O Exército Brasileiro confirmou, em uma reunião com o Ministério Público Federal (MPF) no Paraná, que um veículo com símbolo nazista desfilou no 7 de setembro em Curitiba (PR) em 2023. O carro pertence ao presidente de uma entidade civil destinada a preservação de veículos militares antigos e teria sido utilizado ao menos outras cinco vezes nos desfiles do feriado da Independência na capital paranaense.
Até agora, apenas um site de notícias local, O Gazeteiro, havia divulgado a informação.
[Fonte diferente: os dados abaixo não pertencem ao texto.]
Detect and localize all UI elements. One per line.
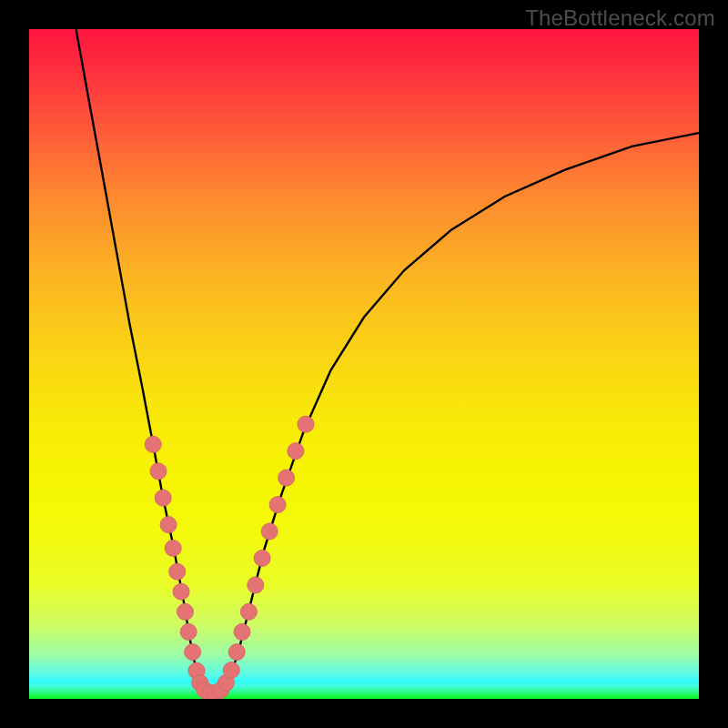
- chart-svg: [29, 29, 699, 699]
- chart-frame: TheBottleneck.com: [0, 0, 728, 728]
- data-dot: [180, 623, 197, 640]
- data-dot: [185, 644, 201, 661]
- data-dot: [173, 583, 189, 600]
- data-dot: [254, 550, 270, 566]
- data-dot: [155, 490, 171, 506]
- data-dot: [298, 416, 314, 432]
- bottleneck-curve: [76, 29, 700, 693]
- data-dot: [288, 443, 304, 460]
- data-dot: [248, 577, 264, 593]
- data-dot: [234, 623, 250, 640]
- data-dot: [261, 523, 278, 540]
- data-dot: [278, 470, 295, 486]
- data-dot: [240, 603, 257, 620]
- plot-area: [29, 29, 699, 699]
- data-dot: [228, 644, 245, 661]
- watermark-text: TheBottleneck.com: [525, 5, 715, 31]
- data-dot: [150, 463, 167, 480]
- data-dot: [169, 563, 186, 580]
- data-dot: [269, 497, 286, 513]
- data-dot: [145, 436, 161, 452]
- data-dot: [160, 517, 177, 533]
- data-dots: [145, 416, 314, 699]
- data-dot: [165, 540, 181, 556]
- data-dot: [177, 603, 194, 620]
- data-dot: [223, 662, 239, 678]
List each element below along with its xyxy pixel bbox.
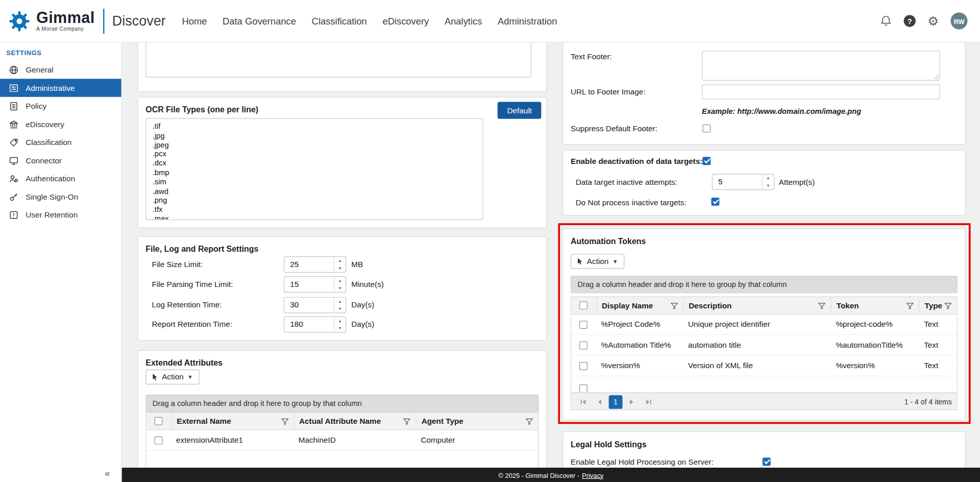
settings-gear-icon[interactable]: ⚙ — [927, 15, 939, 27]
sidebar-item-general[interactable]: General — [0, 61, 121, 79]
header-cell-agent-type[interactable]: Agent Type — [416, 413, 538, 429]
spinner[interactable]: ▲▼ — [762, 175, 774, 189]
report-retention-input[interactable]: ▲▼ — [284, 317, 346, 333]
text-footer-textarea[interactable] — [702, 51, 940, 81]
header-cell-external-name[interactable]: External Name — [171, 413, 293, 429]
numeric-value[interactable] — [284, 298, 334, 312]
help-icon[interactable]: ? — [904, 15, 916, 27]
sidebar-item-label: Classification — [26, 138, 71, 147]
filter-funnel-icon[interactable] — [671, 302, 678, 309]
spinner-up-icon[interactable]: ▲ — [334, 317, 346, 325]
filter-funnel-icon[interactable] — [906, 302, 914, 309]
pager-last-icon[interactable] — [641, 395, 655, 409]
ocr-file-types-textarea[interactable]: .tif .jpg .jpeg .pcx .dcx .bmp .sim .awd… — [145, 118, 483, 220]
nav-data-governance[interactable]: Data Governance — [223, 16, 296, 27]
nav-analytics[interactable]: Analytics — [445, 16, 482, 27]
numeric-value[interactable] — [713, 175, 762, 189]
resize-handle[interactable] — [933, 73, 939, 79]
unit-label: Day(s) — [351, 320, 374, 329]
header-cell-display-name[interactable]: Display Name — [596, 297, 683, 314]
log-retention-input[interactable]: ▲▼ — [284, 297, 346, 314]
group-drop-zone[interactable]: Drag a column header and drop it here to… — [571, 276, 958, 293]
table-row-partial[interactable] — [571, 376, 957, 393]
spinner[interactable]: ▲▼ — [334, 277, 346, 292]
filter-funnel-icon[interactable] — [818, 302, 826, 309]
panel-title: OCR File Types (one per line) — [138, 98, 547, 114]
panel-title: Automation Tokens — [563, 229, 965, 246]
table-row[interactable]: %version% Version of XML file %version% … — [571, 356, 957, 376]
enable-legal-hold-checkbox[interactable] — [763, 457, 771, 466]
pager-next-icon[interactable] — [625, 395, 639, 409]
numeric-value[interactable] — [284, 257, 334, 272]
sidebar-item-administrative[interactable]: Administrative — [0, 79, 121, 97]
spinner-down-icon[interactable]: ▼ — [334, 305, 346, 313]
sidebar-item-connector[interactable]: Connector — [0, 151, 121, 170]
select-all-checkbox[interactable] — [155, 417, 163, 425]
row-checkbox[interactable] — [580, 321, 588, 329]
sidebar-item-classification[interactable]: Classification — [0, 133, 121, 152]
header-cell-token[interactable]: Token — [831, 297, 919, 314]
enable-legal-hold-label: Enable Legal Hold Processing on Server: — [571, 457, 714, 466]
table-row[interactable]: extensionAttribute1 MachineID Computer — [146, 430, 538, 450]
spinner-up-icon[interactable]: ▲ — [334, 257, 346, 264]
privacy-link[interactable]: Privacy — [582, 471, 603, 479]
group-drop-zone[interactable]: Drag a column header and drop it here to… — [145, 395, 538, 412]
clipped-panel-textarea[interactable] — [145, 42, 531, 78]
spinner-up-icon[interactable]: ▲ — [334, 298, 346, 305]
spinner-down-icon[interactable]: ▼ — [763, 182, 774, 189]
nav-home[interactable]: Home — [182, 16, 207, 27]
filter-funnel-icon[interactable] — [281, 417, 288, 425]
pager-page-1[interactable]: 1 — [609, 395, 623, 409]
inactive-attempts-input[interactable]: ▲▼ — [712, 174, 774, 190]
extended-attributes-action-button[interactable]: Action ▼ — [145, 370, 199, 384]
table-row[interactable]: %Automation Title% automation title %aut… — [571, 335, 957, 355]
url-footer-image-input[interactable] — [702, 84, 940, 99]
spinner[interactable]: ▲▼ — [334, 298, 346, 312]
do-not-process-checkbox[interactable] — [711, 198, 719, 206]
notifications-bell-icon[interactable] — [880, 15, 892, 27]
file-size-limit-input[interactable]: ▲▼ — [284, 256, 346, 273]
table-row[interactable]: %Project Code% Unique project identifier… — [571, 315, 957, 335]
nav-classification[interactable]: Classification — [312, 16, 367, 27]
spinner[interactable]: ▲▼ — [334, 317, 346, 332]
sidebar-collapse-button[interactable]: « — [105, 468, 110, 478]
pager-first-icon[interactable] — [576, 395, 590, 409]
gimmal-logo[interactable]: Gimmal A Morae Company Discover — [8, 9, 166, 34]
enable-deactivation-checkbox[interactable] — [702, 157, 710, 165]
filter-funnel-icon[interactable] — [403, 417, 411, 425]
spinner-up-icon[interactable]: ▲ — [763, 175, 774, 182]
row-checkbox[interactable] — [580, 362, 588, 370]
header-cell-description[interactable]: Description — [683, 297, 830, 314]
spinner[interactable]: ▲▼ — [334, 257, 346, 272]
filter-funnel-icon[interactable] — [944, 302, 952, 309]
sidebar-item-user-retention[interactable]: User Retention — [0, 206, 121, 224]
gimmal-gear-icon — [8, 9, 32, 33]
row-checkbox[interactable] — [580, 341, 588, 349]
column-title: Description — [689, 301, 731, 310]
numeric-value[interactable] — [284, 277, 334, 292]
spinner-down-icon[interactable]: ▼ — [334, 264, 346, 272]
sidebar-item-policy[interactable]: Policy — [0, 97, 121, 115]
user-avatar[interactable]: RW — [950, 12, 967, 29]
select-all-checkbox[interactable] — [580, 301, 588, 309]
nav-ediscovery[interactable]: eDiscovery — [382, 16, 429, 27]
default-button[interactable]: Default — [498, 102, 541, 119]
suppress-default-footer-checkbox[interactable] — [702, 125, 710, 133]
pager-prev-icon[interactable] — [593, 395, 606, 409]
row-checkbox[interactable] — [580, 384, 588, 393]
header-cell-actual-attribute-name[interactable]: Actual Attribute Name — [293, 413, 416, 429]
automation-tokens-action-button[interactable]: Action ▼ — [571, 254, 624, 269]
row-checkbox[interactable] — [155, 436, 163, 444]
sidebar-item-ediscovery[interactable]: eDiscovery — [0, 115, 121, 133]
nav-administration[interactable]: Administration — [498, 16, 557, 27]
cell-actual-attribute-name: MachineID — [293, 436, 416, 444]
spinner-up-icon[interactable]: ▲ — [334, 277, 346, 284]
file-parsing-limit-input[interactable]: ▲▼ — [284, 276, 346, 293]
spinner-down-icon[interactable]: ▼ — [334, 325, 346, 332]
numeric-value[interactable] — [284, 317, 334, 332]
sidebar-item-authentication[interactable]: Authentication — [0, 170, 121, 188]
sidebar-item-single-sign-on[interactable]: Single Sign-On — [0, 187, 121, 206]
header-cell-type[interactable]: Type — [919, 297, 957, 314]
filter-funnel-icon[interactable] — [526, 417, 533, 425]
spinner-down-icon[interactable]: ▼ — [334, 284, 346, 292]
Diante da confirmação de que o veículo participou do desfile, a procuradora da República responsável por investigar o episódio, Hayssa Kirie Medeiros Jardim, decidiu que irá realizar uma reunião com o Museu do Holocausto para avaliar a situação.
Depois, Jardim se reunirá com a Brigada Paranaense de Viaturas Militares Antigas (BPVMA), presidida pelo proprietário do veículo, Laércio Turra. Além disso, a procuradora sugeriu ao Exército a realização de ações educativas junto ao Museu do Holocausto de Curitiba.
O símbolo nazista que estava no veículo que desfilou não era a suástica, o símbolo mais famoso do terceiro Reich, mas uma cruz chamada de Balkenkreuz, principal símbolo utilizado em carros e aviões militares alemães entre 1940 e 1945, segundo o Museu do Holocausto de Curitiba.
O general de brigada Erlon Pacheco da Silva, que comanda a Artilharia Divisionária da 5ª Divisão de Exército, responsável por coordenar o desfile do 7 de setembro, demonstrou, em reunião com o MPF realizada no último dia 23 de fevereiro, não saber que o símbolo era nazista. Ele afirmou que cabe à 5ª Divisão somente a coordenação do desfile, sem atribuição de vetar ou autorizar a participação de veículos da sociedade civil na solenidade.
Além da BPVMA, também participaram do desfile escolas estaduais e municipais. Segundo explicou o general, o desfile é uma solenidade cívico-militar, de forma que o veículo com os símbolos nazistas não desfilou junto às tropas do Exército, mas sim na parte destinada às entidades da sociedade civil.
“Se o veículo foi exibido em um desfile cívico-militar em sete do nove de vinte e três? Positivo, ele desfilou. Se o proprietário foi identificado? O proprietário é o presidente da Brigada Paranaense de Viaturas Militares Antigas”, afirmou o general em reunião gravada com o MPF. Na sequência ele explicou que o desfile é dividido em duas partes, com uma parte civil antes seguida pelos militares.
“Desfile cívico é a primeira parte, que esperam as escolas estaduais, as escolas municipais, onde desfilam as viaturas históricas da Brigada Paranaense de Viaturas Antigas. Nessas viaturas históricas desfilam os pracinhas da FEB (sigla para Força Expedicionária Brasileira, grupamento militar do país que lutou na Segunda Guerra Mundial na Europa).”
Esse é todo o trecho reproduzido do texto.